More Power without Rare Earth Minerals

Dean Sigler Electric Powerplants, Sustainable Aviation Leave a Comment

Ricardo, a long-time developer of internal combustion engines, has become a major force in the electric motor field, too.   Its latest offering is an 85 kilowatt synchronous reluctance drive designed primarily for electric vehicle traction applications, made with advanced manufacturing techniques and no rare earth minerals.

Without spilling any number beans other that the expected power output, Ricardo says that, “Using a conventional distributed stator winding, the Ricardo synchronous reluctance electric machine is a highly innovative design that makes use of low-cost materials, simple manufacturing processes and uncomplicated construction. It has a rotor made from cut steel laminations, which are used to direct and focus the flux across the air gap. By maximizing this flux linkage between the stator and rotor, performance can be optimized within a tightly packaged, low weight and rare earth element free design.

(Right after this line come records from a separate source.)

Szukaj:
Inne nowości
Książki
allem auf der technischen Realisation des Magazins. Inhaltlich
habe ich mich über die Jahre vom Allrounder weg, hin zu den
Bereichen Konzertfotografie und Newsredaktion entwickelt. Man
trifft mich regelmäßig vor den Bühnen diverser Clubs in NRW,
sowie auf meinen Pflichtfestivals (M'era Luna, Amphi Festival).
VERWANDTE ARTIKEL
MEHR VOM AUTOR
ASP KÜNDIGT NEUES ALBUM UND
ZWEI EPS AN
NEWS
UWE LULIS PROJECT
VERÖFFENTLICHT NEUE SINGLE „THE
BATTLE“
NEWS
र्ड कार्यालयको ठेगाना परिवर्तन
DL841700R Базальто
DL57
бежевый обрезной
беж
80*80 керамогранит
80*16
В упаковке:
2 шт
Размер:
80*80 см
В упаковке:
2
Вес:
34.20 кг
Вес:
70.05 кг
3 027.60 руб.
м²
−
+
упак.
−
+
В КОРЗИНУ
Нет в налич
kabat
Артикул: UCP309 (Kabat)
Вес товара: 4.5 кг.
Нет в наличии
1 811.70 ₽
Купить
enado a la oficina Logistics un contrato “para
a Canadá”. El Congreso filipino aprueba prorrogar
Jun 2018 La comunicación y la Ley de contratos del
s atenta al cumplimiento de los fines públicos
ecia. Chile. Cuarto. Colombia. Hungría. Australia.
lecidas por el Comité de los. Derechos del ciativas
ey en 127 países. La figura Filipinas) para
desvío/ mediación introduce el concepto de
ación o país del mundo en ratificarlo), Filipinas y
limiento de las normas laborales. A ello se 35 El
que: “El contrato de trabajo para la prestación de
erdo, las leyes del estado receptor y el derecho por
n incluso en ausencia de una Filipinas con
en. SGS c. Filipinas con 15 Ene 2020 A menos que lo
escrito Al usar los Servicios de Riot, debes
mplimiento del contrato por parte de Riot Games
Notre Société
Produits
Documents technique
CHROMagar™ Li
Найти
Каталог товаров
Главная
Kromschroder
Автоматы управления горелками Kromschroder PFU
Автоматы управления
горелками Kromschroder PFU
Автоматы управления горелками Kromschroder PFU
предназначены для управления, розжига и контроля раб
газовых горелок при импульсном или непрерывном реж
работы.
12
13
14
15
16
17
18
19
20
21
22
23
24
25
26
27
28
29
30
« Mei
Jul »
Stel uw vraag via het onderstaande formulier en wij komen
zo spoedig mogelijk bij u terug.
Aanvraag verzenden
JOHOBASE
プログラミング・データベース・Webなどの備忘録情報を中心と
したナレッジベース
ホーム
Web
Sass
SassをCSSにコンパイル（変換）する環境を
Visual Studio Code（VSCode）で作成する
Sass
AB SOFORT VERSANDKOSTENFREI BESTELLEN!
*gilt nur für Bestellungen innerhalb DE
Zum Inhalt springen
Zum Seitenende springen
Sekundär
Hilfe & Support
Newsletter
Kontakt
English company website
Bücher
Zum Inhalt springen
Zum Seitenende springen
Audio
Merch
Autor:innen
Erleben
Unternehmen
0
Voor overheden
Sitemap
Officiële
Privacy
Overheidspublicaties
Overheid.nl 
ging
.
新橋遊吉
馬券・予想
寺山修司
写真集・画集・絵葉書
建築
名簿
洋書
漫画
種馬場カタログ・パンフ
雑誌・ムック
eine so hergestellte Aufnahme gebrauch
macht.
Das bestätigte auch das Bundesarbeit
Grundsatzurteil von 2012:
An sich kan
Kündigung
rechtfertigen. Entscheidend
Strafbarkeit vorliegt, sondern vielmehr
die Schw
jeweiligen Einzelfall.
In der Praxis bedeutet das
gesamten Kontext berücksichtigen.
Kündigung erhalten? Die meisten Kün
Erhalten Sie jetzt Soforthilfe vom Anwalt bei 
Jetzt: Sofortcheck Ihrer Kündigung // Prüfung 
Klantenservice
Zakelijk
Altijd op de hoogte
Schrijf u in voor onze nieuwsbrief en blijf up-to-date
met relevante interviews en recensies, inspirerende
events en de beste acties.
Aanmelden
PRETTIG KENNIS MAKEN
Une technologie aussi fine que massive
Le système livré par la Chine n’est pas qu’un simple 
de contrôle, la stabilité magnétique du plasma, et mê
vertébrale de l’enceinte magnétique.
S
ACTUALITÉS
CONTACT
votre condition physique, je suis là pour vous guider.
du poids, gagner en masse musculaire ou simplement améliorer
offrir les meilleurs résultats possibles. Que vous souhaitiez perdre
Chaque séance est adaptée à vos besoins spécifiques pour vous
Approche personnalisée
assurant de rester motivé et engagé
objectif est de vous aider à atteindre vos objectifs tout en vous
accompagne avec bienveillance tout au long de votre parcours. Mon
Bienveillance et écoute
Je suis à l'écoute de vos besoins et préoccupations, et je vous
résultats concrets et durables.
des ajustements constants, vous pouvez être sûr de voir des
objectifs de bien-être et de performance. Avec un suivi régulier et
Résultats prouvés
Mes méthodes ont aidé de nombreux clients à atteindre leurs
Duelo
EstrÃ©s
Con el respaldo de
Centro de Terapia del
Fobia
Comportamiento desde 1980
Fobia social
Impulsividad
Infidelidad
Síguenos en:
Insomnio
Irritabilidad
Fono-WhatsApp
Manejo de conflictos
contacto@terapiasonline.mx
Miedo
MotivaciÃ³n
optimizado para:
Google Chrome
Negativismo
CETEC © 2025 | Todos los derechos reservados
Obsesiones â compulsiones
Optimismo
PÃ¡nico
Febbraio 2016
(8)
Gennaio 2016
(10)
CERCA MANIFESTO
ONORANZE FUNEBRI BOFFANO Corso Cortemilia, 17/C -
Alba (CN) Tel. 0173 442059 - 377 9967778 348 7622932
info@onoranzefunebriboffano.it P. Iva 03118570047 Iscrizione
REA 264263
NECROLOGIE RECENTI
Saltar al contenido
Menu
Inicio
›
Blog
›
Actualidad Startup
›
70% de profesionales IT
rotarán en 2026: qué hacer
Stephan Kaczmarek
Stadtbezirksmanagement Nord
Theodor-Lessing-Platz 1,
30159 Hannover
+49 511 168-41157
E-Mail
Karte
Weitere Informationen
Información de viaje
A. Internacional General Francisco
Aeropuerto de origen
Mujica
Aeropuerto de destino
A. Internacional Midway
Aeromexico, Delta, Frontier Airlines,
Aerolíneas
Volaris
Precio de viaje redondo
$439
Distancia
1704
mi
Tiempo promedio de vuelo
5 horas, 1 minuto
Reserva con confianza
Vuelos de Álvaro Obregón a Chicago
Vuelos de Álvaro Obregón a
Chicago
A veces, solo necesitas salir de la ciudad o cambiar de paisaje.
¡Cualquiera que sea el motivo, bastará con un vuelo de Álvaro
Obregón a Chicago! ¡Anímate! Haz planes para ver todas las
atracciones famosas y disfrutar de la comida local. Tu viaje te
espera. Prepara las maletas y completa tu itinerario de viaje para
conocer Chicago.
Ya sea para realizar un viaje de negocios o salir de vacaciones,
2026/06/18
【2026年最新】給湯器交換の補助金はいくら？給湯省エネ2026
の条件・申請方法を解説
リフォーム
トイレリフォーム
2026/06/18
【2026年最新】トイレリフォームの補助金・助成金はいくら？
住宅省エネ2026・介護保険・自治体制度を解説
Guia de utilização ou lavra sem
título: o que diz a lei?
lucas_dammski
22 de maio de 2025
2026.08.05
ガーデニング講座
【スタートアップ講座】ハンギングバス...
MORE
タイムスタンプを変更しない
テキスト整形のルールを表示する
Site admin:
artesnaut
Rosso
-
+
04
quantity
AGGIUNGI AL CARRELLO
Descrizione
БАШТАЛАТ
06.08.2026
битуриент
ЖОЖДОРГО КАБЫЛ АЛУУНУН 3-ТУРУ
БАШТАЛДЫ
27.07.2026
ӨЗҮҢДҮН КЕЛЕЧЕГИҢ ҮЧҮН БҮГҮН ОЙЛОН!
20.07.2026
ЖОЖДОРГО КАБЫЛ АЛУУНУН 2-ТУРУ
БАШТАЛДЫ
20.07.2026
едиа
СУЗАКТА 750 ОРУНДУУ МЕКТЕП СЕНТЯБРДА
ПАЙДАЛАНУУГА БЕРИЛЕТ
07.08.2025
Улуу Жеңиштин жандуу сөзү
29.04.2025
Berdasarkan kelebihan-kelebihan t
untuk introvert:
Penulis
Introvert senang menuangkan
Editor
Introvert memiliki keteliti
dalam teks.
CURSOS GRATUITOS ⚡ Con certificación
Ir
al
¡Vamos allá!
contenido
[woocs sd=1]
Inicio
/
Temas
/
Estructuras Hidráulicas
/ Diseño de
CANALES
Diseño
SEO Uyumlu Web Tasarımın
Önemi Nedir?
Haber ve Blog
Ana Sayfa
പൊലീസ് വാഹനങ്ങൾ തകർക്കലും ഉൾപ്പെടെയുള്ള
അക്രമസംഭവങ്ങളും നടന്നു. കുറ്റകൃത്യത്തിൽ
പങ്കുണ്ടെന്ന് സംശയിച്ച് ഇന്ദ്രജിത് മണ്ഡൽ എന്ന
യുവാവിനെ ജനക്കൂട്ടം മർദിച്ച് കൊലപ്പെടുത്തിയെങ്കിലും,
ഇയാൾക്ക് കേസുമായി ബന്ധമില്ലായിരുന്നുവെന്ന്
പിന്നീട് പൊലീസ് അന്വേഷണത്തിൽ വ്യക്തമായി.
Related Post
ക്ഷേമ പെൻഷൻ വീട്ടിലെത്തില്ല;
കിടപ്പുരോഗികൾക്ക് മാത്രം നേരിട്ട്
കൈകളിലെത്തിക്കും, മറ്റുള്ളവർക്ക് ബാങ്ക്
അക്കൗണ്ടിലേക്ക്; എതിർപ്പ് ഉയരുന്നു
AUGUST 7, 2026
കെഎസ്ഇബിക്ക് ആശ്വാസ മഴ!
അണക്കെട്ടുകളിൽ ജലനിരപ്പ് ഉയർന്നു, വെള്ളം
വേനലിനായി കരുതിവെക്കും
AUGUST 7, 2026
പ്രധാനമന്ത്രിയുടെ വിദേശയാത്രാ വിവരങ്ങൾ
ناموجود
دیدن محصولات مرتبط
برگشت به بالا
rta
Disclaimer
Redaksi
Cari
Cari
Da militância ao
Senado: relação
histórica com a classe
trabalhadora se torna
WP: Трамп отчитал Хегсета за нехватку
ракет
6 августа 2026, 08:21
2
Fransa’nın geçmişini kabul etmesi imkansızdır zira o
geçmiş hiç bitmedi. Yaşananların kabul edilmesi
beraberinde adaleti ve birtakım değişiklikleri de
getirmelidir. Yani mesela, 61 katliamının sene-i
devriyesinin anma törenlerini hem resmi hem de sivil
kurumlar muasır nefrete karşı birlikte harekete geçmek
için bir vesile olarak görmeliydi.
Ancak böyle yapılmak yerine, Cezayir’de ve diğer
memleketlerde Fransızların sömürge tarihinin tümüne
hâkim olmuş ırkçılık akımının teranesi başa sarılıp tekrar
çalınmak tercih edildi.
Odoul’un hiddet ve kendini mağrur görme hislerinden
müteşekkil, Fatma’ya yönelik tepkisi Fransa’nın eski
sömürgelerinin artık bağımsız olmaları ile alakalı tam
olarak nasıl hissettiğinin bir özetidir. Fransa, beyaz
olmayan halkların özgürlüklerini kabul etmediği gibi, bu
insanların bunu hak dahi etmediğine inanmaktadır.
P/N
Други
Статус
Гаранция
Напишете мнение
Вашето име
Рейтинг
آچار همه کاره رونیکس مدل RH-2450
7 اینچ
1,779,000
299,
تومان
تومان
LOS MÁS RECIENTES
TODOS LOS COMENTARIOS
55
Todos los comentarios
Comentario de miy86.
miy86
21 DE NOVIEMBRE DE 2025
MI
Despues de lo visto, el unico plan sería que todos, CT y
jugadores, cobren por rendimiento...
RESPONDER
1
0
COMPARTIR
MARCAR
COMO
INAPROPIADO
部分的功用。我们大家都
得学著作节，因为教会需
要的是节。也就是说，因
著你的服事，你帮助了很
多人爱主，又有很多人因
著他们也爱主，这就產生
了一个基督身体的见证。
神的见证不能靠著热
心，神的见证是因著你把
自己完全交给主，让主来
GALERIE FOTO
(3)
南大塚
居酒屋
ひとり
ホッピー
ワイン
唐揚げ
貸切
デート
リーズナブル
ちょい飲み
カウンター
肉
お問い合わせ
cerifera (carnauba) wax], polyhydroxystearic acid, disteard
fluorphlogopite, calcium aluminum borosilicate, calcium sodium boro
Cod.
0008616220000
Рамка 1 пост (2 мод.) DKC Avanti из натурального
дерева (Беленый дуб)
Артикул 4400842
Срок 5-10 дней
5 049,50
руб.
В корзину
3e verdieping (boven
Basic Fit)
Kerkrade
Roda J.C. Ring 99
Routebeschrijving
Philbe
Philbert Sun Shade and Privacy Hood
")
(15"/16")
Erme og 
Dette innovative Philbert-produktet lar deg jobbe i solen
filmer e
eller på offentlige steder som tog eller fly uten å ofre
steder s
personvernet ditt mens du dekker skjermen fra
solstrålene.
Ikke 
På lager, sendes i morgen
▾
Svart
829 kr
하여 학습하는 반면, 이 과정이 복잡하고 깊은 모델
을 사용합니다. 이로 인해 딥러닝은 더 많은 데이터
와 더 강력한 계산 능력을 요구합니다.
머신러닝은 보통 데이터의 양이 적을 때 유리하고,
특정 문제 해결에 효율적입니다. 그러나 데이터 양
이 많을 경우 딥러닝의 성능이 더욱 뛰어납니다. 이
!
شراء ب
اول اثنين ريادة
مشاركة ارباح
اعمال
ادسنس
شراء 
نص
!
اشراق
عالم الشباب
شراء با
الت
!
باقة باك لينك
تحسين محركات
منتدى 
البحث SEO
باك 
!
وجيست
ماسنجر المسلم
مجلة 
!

CAD model of Ricardo Rapid Switching Reluctance motor gives a hint of small size from comparison with leads

CAD model of Ricardo Rapid Switching Reluctance motor gives a hint of small size from comparison with leads

Paul Rivera, Managing Director of the Ricardo hybrid and electric vehicle systems business, explains the impetus to develop such motors. “As the market for electric vehicles grows globally, there is an imperative to explore alternatives to permanent magnet traction motors which require the use of expensive and increasingly difficult to source rare earth elements.”   Since China has a monopoly holding of most such minerals, such alternatives have strategic importance.

In a counterpoint to the announced low price for the unit, Ricardo seems to intend first use of the new motors to be in Jaguar Land Rover products.  Funded in part by the British Government, the current research is part of Innnovate UK, a larger effort to create products in many disciplines.

In real, non-rare-earth metal, style, the motor is ready for testing

In real, non-rare-earth metal, style, the motor is ready for testing

On the private side, Ricardo’s partners in this research include project leader Cobham Technical Services – which is developing its multi-physics CAE design software, Opera, as a part of the project.

Will Drury, Ricardo team leader for electric machines and power electronics, has high hopes for the new motor. “The Ricardo prototype is now built and will be rigorously tested over the coming weeks in order to validate the extremely positive results that it has shown in simulation, as a concept that provides an exceptional balance of performance, compact package, light weight and low cost.”  Let’s hope the real world numbers match up with the expectations.